Catholic charities in Lebanon are applauding Pope Francis decision to invite the country’s Christian leaders to the Vatican on July 1 to pray for peace and stability in the country.

“It’s a very positive thing,” said Father Michel Abboud, president of Caritas Lebanon. “The pope is always thinking about Lebanon, refusing to leave us alone, refusing to leave the fate of Lebanon in the hands of its politicians.”

The country’s political class, long accused of corruption and putting personal interests ahead of those of the nation, is part of the problem, Abboud told Crux over the phone on Wednesday, three days after Francis announced at the end of the Sunday Angelus prayer that he had issued the invitation.

“Politicians stole Lebanon,” the priest said. “Our political leaders have an endless string of wrong doings on their backs.”
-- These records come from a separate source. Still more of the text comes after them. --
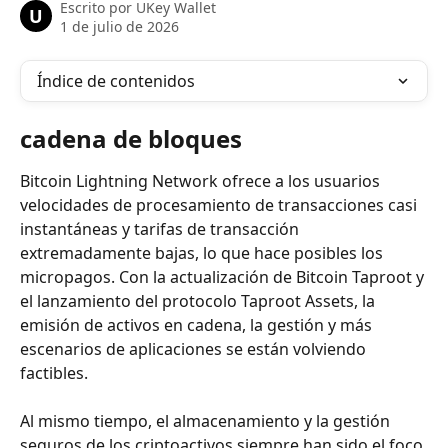
Escrito por
UKey Wallet
U
1 de julio de 2026
Índice de contenidos
cadena de bloques
Bitcoin Lightning Network ofrece a los usuarios 
velocidades de procesamiento de transacciones casi 
instantáneas y tarifas de transacción 
extremadamente bajas, lo que hace posibles los 
micropagos. Con la actualización de Bitcoin Taproot y 
el lanzamiento del protocolo Taproot Assets, la 
emisión de activos en cadena, la gestión y más 
escenarios de aplicaciones se están volviendo 
factibles.
Al mismo tiempo, el almacenamiento y la gestión 
seguros de los criptoactivos siempre han sido el foco 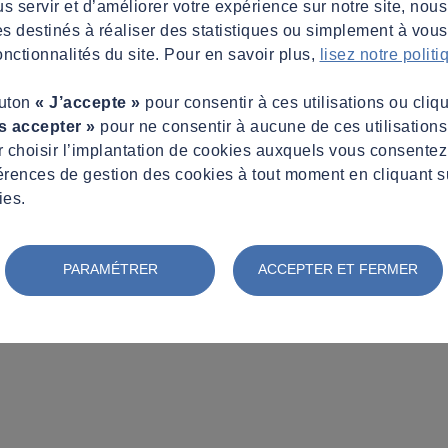
s servir et d’améliorer votre expérience sur notre site, nous
es destinés à réaliser des statistiques ou simplement à vous f
nctionnalités du site. Pour en savoir plus,
lisez notre polit
outon
« J’accepte »
pour consentir à ces utilisations ou cliq
s accepter »
pour ne consentir à aucune de ces utilisation
 choisir l’implantation de cookies auxquels vous consente
érences de gestion des cookies à tout moment en cliquant s
ies.
PARAMÉTRER
ACCEPTER ET FERMER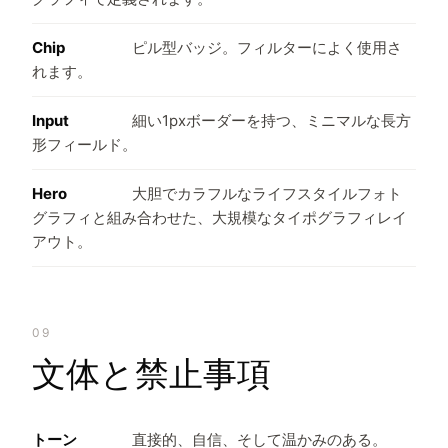
Chip
ピル型バッジ。フィルターによく使用さ
れます。
Input
細い1pxボーダーを持つ、ミニマルな長方
形フィールド。
Hero
大胆でカラフルなライフスタイルフォト
グラフィと組み合わせた、大規模なタイポグラフィレイ
アウト。
09
文体と禁止事項
トーン
直接的、自信、そして温かみのある。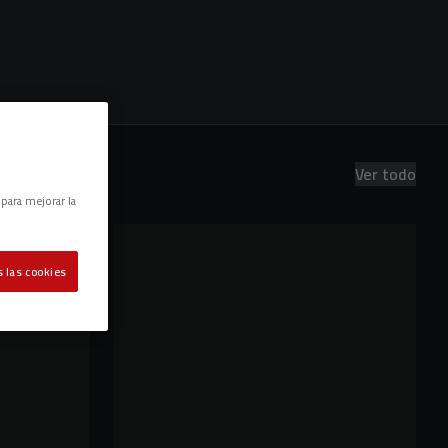
Ver todo
 para mejorar la
 las cookies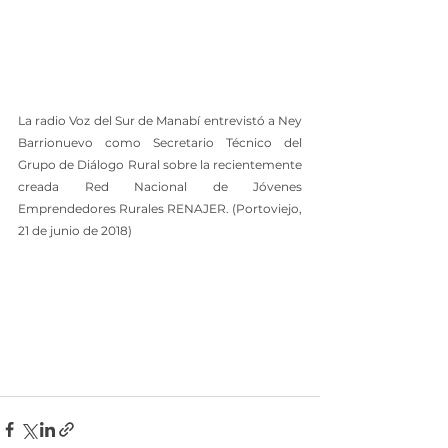
La radio Voz del Sur de Manabí entrevistó a Ney 
Barrionuevo como Secretario Técnico del 
Grupo de Diálogo Rural sobre la recientemente 
creada Red Nacional de Jóvenes 
Emprendedores Rurales RENAJER. (Portoviejo, 
21 de junio de 2018)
The situation in Lebanon, Abboud said, is “extremely critical,” with people having lost 90 percent of the dollar value of the wages since late 2019 due to inflation, causing havoc in a country that depends on imports for most basic goods. The COVID-19 pandemic fueled the worst recessions locals have seen since the 1975-1990 civil war, and more than half of the population of six million is living under the poverty line.

“People are experiencing a great need, they are hungry, and this is why Caritas continues carrying out its mission of helping people as much as we can: At this point, it’s not about helping them live, but about helping many to not die, by providing them with food, medicine and whatever else we can give,” he said, thanking international donors, particularly the Lebanese diaspora, for their generosity.

The country’s past experience, with the civil war and many other violent events, he said, “is not good,” and religious coexistence, guaranteed by the country’s constitution and political system, is key. As such, the meeting of the country’s top Christian leaders with the pope to address what Francis described as the “worrying” crisis in the country is a “source of hope.”

Lebanon’s three main Christian denominations are the Maronite Catholic Church, the Melkite Catholic Church, and the Eastern Orthodox Church, but there are several other smaller Christian communities from Protestant, Oriental Orthodox and smaller Eastern Catholic denominations. An estimated 35 percent of the country is Christian, and Lebanon is the only nation in the region where Christians retain considerable political power.

Lebanon has a unique power-sharing system, that stipulates that the president has to be a Maronite Christian, the prime minister has to be a Sunni Muslim, and the speaker of parliament has to be a Shia Muslim.

However, since an August 4, 2020 explosion in the port of Beirut, the country has been without government: The previous government resigned in the aftermath of the disaster and the political leadership has been unable to reach an agreement to form a government.

The blast killed 211 people, wounded more than 6,000 and damaged entire neighborhoods.

The papal foundation Aid to the Church in Need (ACN), is currently carrying out over 50 projects in Lebanon and contributed almost 4 million euros ($4.9 million) through various efforts, mainly rebuilding in the Christian quarter of Beirut following the explosion, but also for the support of the work of priests and religious and for the work of the Church in welcoming and supporting refugees from Syria.

On Tuesday, they released a statement welcoming the announcement of the emergency meeting in the Vatican, saying that “Lebanon needs our prayers and our solidarity more urgently than ever.”

Responding to the announcement, Dr. Thomas Heine-Geldern, the executive president, said that ACN is “delighted to hear this announcement and welcomes it unreservedly. By means of it the Holy Father is showing how greatly concerned he is for the fate of the people of Lebanon. Lebanon is the linchpin and cornerstone of Christianity in the Middle East and needs our solidarity and prayers more urgently than ever.”

Quoting Pope John Paul II, Heine-Geldern said Lebanon “is more than a country – Lebanon is a message.”

“However, the future of Christianity in the region that was the birthplace of our faith has become increasingly bleak in recent years,” he continued. “The exodus of Christians from Lebanon and the neighboring countries of the Middle East is continuing unabated. We are witnessing this situation at first hand through our project partners. Political instability, corruption and economic crisis are tearing Lebanon apart.”

Archbishop Joseph Spiteri, the papal representative in Lebanon, said that the Vatican summit will be held in the spirit of the one held in Bari in 2018, under the auspice of “Mediterranean, frontier of peace.”

In remarks to L’Orient-Le Jour, Spiteri also regretted the fact that there’s been no positive outcome on the negotiations to create a government, even when the deadline for new elections is “looming. One wonders what game someone is playing.”

The nuncio is also convinced that there are “external causes” behind the governmental impasse. He refused, however, to place the responsibility on one side or the other.